Despite the massive address space, subnetting is still crucial in IPv6 for several reasons:
- Hierarchical Addressing: Subnetting allows for a logical and hierarchical organization of networks, making routing more efficient and manageable.
- Network Segmentation: It helps in segmenting large networks into smaller, more manageable parts, improving security, performance, and troubleshooting.
- Delegation: ISPs and organizations can delegate smaller blocks of addresses to customers or departments, maintaining a structured address plan.
- Security: Isolating different network segments can limit the scope of security breaches.
Key Differences from IPv4 Subnetting
While the core concept of dividing a network into smaller subnets remains, IPv6 subnetting has some notable differences:
- Address Length: IPv6 addresses are 128 bits long, compared to IPv4's 32 bits.
- No Broadcast Address: IPv6 does not use broadcast addresses. Instead, it uses multicast for one-to-many communication and anycast for one-to-nearest communication.

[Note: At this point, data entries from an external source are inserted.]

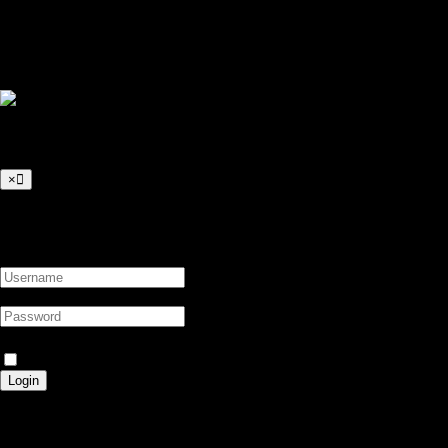
+249 917333733
info@sdn-server.com
© 2026 SDN-Server All right reserved
Login to Your Account
×
Login to Your Account
Forgot Password?
Trust this device?
Login
Search Result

- Number of Hosts: The number of addresses in an IPv6 subnet is astronomically large. A typical /64 subnet, commonly used for individual links, contains 2^64 addresses. This means there's no practical concern about running out of host addresses within a subnet.
- Common Prefix Lengths:
- /128: A single host address.
- /64: The standard prefix length for a single link or subnet. It provides enough addresses for Stateless Address Autoconfiguration (SLAAC) and future expansion.

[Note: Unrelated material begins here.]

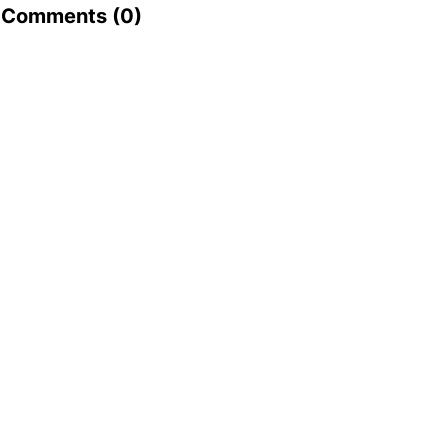
Comments (
0
)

- /48: Often assigned to an end-site (e.g., a company or large organization) by an ISP, allowing for 2^16 (65,536) /64 subnets within that site.
- /56: A smaller block for residential or small business customers, allowing for 2^8 (256) /64 subnets.
- Interface ID: The last 64 bits of an IPv6 address typically form the Interface ID, which uniquely identifies an interface on a link.
How the Calculator Works
This IPv6 Subnet Calculator takes an IPv6 address and a prefix length as input. It then performs the following calculations:
- Parses the IPv6 Address: It expands any shorthand notation (like
::) to the full 128-bit representation.
- Converts to BigInt: The 128-bit address is converted into a JavaScript BigInt for precise mathematical operations.
- Calculates Network Address: It applies the given prefix length to determine the network portion of the address, effectively zeroing out the host bits.
- Determines Number of Addresses: Calculates 2^(128 – prefix length) to find the total number of addresses within that subnet.
- Identifies First and Last Host Addresses: For IPv6, the network address itself is typically considered the first usable address. The last host address is the highest address in the subnet range.
- Calculates Next Subnet Address: This helps in planning contiguous address blocks.
Example Usage:
Let's say you have been assigned the IPv6 block 2001:db8:abcd::/48 and you want to create a /64 subnet for a specific LAN segment.
Input:
- IPv6 Address:
2001:db8:abcd:1:: (an address within your /48 block)
- Prefix Length:
64
Output (example):
- Network Address:
2001:db8:abcd:1::/64
- Prefix Length:
64
- Number of Addresses: 18,446,744,073,709,551,616 (2^64)
- First Host Address:
2001:db8:abcd:1::
- Last Host Address:
2001:db8:abcd:1:ffff:ffff:ffff:ffff
- Next Subnet Address:
2001:db8:abcd:2::/64
This calculator helps network administrators and engineers efficiently plan and manage their IPv6 address space.